(Available data begins)
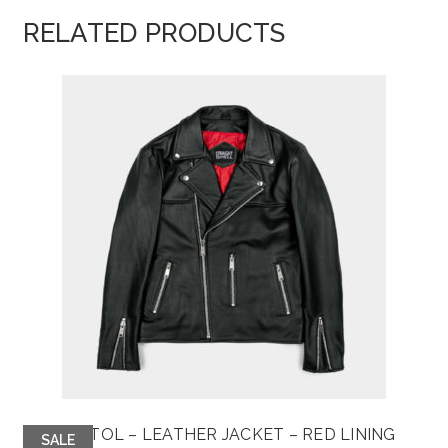
RELATED PRODUCTS
BRISTOL – LEATHER JACKET – RED LINING
SALE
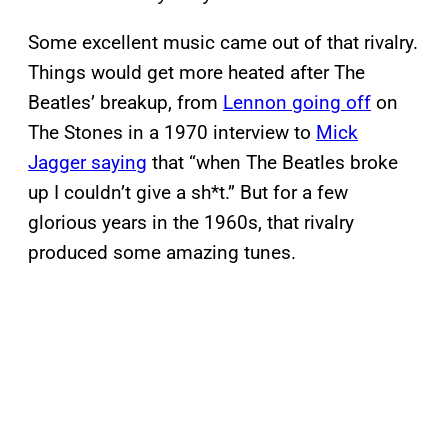
Some excellent music came out of that rivalry.
Things would get more heated after The
Beatles’ breakup, from
Lennon going off
on
The Stones in a 1970 interview to
Mick
Jagger saying
that “when The Beatles broke
up I couldn’t give a sh*t.” But for a few
glorious years in the 1960s, that rivalry
produced some amazing tunes.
(Available data ends)
Your assignment: When a line in the records above contains the word "that", copy it.

Solution:
Some excellent music came out of that rivalry.
that “when The Beatles broke
glorious years in the 1960s, that rivalry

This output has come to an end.